FISSURE IN ANO / ANAL FISSURE

What is anal fissure?

An anal fissure is a small tear in the skin at the entrance of the anus (the opening of your back passage). It usually occurs because your anus has been stretched by a hard motion due to constipation or diarrhoea and passage of frequent loose stools. It is a harmless condition with no link to cancer.

What are the symptoms you can have?

Sharp pain around your anus during a bowel movement. The pain may continue for half an hour or more and is thought to be due to spasm of the anal muscle. You may also have slight bleeding when passing motions.

How can it be diagnosed?

It is diagnosed by a doctor carefully inspecting the outside of your anus. Fissures can be difficult, and if in doubt your family doctor may refer you to a bowel specialist.

If you have noticed any bleeding, you may be advised to have a telescope examination of your bowel (endoscopy) to make sure that there is no other cause of the bleeding. If it is too painful you may be examined under a anaesthetic at a later appointment.

How is it treated?

It may be treated with:

1) More than 50% of the fissures heal themselves or with non operative treatment.

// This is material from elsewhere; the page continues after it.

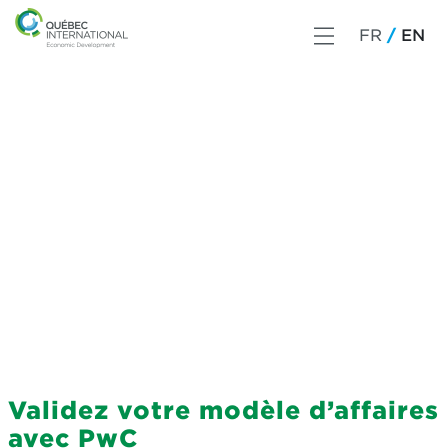
FR
EN
Validez votre modèle d’affaires
avec PwC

2) A prescribed cream can be applied to the area. This may contain a muscle relaxant to stop the spasm and allow the fissure to heal. Steroid ointments are best avoided.

3) Simple painkillers such as Paracetamol or Ibuprofen can be tried for pain, but are best avoided.

4)  A laxative so that the motions are easy to pass and remain soft.

5) There may be a role for Botox injection if treatment with cream fails, but is expensive and gives reasonable benefits of healing.

6) It is important to keep the area clean by showering twice a day. A warm bath is recommended after each bowel movement.

7) Most fissures heal within eight weeks. However, they can be slow to heal or may recur. In these cases you may be referred to a surgeon for consideration of an operation.

 What does the operation involve?

The usual operation is called a lateral sphincterotomy. This is usually done as a day case procedure under general anaesthetic. A portion of your anal muscle is divided by making a small cut at the edge of your anus. This will allow 90% of fissures to heal. Very rarely this is needed.

Are there any risks?

There is a small risk that the operation may cause leakage of wind or motion in the long term.

 How can I prevent another fissure?

a) Aim to keep a soft regular bowel action by: Eating enough fibre-containing foods such as fruit, vegetables and wholemeal bread.

b) Drinking two to three litres of fluid a day.